[WHAT IS EXPECTED]: In the data below, find each line containing the string "Transport" and return it.

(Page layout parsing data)

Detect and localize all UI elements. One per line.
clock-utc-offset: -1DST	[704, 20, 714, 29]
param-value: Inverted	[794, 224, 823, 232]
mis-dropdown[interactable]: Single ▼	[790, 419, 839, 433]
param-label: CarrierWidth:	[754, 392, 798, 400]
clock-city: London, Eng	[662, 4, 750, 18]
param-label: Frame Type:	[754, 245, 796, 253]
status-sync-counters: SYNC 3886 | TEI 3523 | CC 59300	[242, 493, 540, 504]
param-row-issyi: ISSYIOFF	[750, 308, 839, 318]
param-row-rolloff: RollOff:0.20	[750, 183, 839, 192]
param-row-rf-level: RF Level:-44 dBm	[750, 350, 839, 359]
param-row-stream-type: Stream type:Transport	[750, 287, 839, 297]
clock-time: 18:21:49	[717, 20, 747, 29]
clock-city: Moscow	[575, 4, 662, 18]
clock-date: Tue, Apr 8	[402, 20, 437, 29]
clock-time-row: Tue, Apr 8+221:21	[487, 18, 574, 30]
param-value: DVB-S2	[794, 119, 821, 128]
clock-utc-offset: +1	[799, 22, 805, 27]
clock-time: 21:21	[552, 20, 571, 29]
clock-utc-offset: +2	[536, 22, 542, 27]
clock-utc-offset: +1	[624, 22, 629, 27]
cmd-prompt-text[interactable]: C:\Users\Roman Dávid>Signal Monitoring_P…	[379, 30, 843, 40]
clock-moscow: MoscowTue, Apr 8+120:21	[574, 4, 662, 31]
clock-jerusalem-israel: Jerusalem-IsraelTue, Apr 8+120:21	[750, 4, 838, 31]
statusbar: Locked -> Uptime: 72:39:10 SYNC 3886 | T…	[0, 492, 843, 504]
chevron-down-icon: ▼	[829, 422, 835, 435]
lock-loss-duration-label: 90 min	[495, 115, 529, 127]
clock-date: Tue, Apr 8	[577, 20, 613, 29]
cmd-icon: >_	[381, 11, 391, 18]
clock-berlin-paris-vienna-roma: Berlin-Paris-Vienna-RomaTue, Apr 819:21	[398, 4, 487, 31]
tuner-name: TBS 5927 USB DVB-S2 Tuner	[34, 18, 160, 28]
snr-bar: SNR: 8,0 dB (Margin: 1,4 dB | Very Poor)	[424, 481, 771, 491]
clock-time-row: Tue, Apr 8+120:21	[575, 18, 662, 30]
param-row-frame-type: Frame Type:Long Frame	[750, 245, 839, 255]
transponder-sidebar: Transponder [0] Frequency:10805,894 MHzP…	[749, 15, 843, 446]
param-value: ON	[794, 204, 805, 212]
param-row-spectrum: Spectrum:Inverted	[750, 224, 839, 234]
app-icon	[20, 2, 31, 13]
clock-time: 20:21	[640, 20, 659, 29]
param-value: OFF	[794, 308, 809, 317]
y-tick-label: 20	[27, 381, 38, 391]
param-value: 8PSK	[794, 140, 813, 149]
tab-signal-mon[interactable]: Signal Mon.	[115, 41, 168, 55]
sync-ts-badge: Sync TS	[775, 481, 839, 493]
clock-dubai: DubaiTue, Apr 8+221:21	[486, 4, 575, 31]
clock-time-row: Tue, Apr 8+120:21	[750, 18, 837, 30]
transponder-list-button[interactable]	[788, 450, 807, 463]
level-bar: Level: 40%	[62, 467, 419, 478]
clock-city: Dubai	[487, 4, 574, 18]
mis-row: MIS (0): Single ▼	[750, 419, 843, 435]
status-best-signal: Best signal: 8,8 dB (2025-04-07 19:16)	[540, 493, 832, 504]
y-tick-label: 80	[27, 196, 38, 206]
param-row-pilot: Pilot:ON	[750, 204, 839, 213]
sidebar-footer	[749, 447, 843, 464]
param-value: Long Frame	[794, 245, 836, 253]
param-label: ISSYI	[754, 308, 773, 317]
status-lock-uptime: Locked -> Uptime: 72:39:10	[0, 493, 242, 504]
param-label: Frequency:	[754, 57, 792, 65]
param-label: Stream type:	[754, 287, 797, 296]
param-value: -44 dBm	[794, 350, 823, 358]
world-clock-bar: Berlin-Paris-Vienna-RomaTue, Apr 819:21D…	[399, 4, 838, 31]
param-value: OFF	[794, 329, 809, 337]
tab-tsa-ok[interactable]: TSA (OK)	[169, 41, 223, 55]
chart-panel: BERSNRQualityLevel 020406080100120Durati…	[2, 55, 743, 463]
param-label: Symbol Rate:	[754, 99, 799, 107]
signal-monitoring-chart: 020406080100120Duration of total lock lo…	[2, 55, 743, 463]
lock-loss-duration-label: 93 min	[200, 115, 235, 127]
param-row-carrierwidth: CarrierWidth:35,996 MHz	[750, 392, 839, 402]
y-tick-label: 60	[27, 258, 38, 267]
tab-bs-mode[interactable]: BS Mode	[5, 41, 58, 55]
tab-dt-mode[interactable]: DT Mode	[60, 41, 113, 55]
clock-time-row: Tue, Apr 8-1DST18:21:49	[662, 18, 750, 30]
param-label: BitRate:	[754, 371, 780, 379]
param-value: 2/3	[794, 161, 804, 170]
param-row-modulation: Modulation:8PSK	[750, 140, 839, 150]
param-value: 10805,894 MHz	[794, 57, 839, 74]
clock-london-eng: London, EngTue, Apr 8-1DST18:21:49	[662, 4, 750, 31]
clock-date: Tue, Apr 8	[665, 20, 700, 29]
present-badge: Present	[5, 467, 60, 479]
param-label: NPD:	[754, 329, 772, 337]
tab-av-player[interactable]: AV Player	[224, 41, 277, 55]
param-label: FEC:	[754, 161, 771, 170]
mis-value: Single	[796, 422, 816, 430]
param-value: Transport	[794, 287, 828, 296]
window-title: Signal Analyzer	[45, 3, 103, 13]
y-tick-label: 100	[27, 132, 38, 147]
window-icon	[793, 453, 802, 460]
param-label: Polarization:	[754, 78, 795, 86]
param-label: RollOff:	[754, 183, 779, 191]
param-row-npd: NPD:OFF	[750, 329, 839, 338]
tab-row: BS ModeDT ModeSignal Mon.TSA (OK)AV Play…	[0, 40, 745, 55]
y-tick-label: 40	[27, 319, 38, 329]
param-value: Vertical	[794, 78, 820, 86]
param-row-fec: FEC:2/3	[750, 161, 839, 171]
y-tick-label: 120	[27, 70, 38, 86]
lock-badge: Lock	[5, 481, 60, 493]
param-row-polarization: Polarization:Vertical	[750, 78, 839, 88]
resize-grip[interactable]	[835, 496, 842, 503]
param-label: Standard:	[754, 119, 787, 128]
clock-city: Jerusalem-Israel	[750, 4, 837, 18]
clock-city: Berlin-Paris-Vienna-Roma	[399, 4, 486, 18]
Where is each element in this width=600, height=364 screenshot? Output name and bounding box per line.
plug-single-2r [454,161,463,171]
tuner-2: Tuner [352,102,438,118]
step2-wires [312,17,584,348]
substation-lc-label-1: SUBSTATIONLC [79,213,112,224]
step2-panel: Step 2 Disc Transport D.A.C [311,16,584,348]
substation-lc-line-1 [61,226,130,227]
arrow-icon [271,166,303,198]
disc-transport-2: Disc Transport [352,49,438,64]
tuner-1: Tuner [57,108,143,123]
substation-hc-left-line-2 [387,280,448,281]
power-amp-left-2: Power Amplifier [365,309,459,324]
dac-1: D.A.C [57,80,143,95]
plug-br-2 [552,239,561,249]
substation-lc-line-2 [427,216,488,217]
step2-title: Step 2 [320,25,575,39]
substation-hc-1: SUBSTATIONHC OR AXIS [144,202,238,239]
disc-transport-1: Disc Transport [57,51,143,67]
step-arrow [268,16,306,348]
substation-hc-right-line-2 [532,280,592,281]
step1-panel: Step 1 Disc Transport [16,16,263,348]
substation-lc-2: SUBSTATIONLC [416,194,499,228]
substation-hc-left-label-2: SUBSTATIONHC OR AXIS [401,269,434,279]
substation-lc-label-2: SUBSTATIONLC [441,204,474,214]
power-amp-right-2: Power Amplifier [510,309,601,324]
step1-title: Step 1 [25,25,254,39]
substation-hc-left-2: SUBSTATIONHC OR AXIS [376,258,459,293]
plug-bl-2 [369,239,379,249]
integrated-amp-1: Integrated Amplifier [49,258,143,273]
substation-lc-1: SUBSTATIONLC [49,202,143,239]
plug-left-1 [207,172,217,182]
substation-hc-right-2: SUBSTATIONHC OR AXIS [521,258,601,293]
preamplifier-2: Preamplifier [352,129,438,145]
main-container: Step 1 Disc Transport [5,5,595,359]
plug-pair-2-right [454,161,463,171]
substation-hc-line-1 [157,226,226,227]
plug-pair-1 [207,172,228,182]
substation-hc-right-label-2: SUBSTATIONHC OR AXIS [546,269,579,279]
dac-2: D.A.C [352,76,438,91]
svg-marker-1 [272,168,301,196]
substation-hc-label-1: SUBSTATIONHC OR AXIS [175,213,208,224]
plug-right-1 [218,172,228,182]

[REPLY TO THE EXERCISE]:
param-row-stream-type: Stream type:Transport	[750, 287, 839, 297]
param-value: Transport	[794, 287, 828, 296]
step2-panel: Step 2 Disc Transport D.A.C [311,16,584,348]
disc-transport-2: Disc Transport [352,49,438,64]
disc-transport-1: Disc Transport [57,51,143,67]
step1-panel: Step 1 Disc Transport [16,16,263,348]
main-container: Step 1 Disc Transport [5,5,595,359]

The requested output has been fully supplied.